Named resources are generated from scoped environment variables.

For storage:

text
STORAGE_SUPPORTED_DRIVERS=local,s3
STORAGE_DRIVER=local
STORAGE_PUBLIC_DRIVER=local
STORAGE_UPLOADS_DRIVER=s3
STORAGE_UPLOADS_BUCKET=my-app-uploads
STORAGE_UPLOADS_REGION=us-east-1

The generated App can expose named accessors such as:

go
app.Storage().Public()
app.Storage().Uploads()

Named generated accessors represent generated configuration invariants. If the current environment and generated code are out of sync, those accessors fail fast instead of silently returning a missing dependency.

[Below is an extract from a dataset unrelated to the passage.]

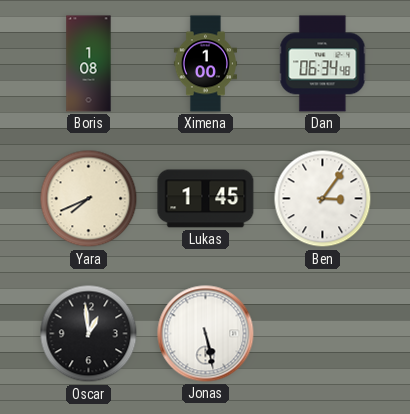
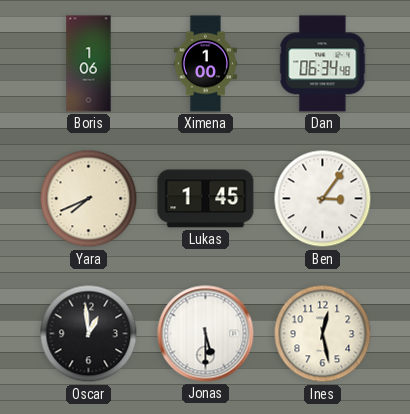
Boris: 1:08 -> 1:06
Jonas: 5:28 -> 5:30
Ines: none -> 12:28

Build-Time Environment Defaults

forj build can compile default or forced environment values into the binary:

bash
forj build --env-defaults APP_ENV=local
forj build --env-overrides APP_ENV=production

Defaults apply only when a key is unset. Overrides force the value.

These options are useful for packaging, but most local development should use .env files and process environment variables.

Common Mistakes

Common mistakes

  • Do not add a runtime driver without also including it in *_SUPPORTED_DRIVERS when generated code needs that driver compiled in.
  • Do not edit generated managers by hand to add resources. Change environment configuration and regenerate.
  • Do not put business behavior in .goforj.yml; it is a project and development configuration file.
  • Do not persist queue selection under render; change QUEUE_DRIVER and QUEUE_SUPPORTED_DRIVERS in the environment.
  • Do not use cache as durable business storage.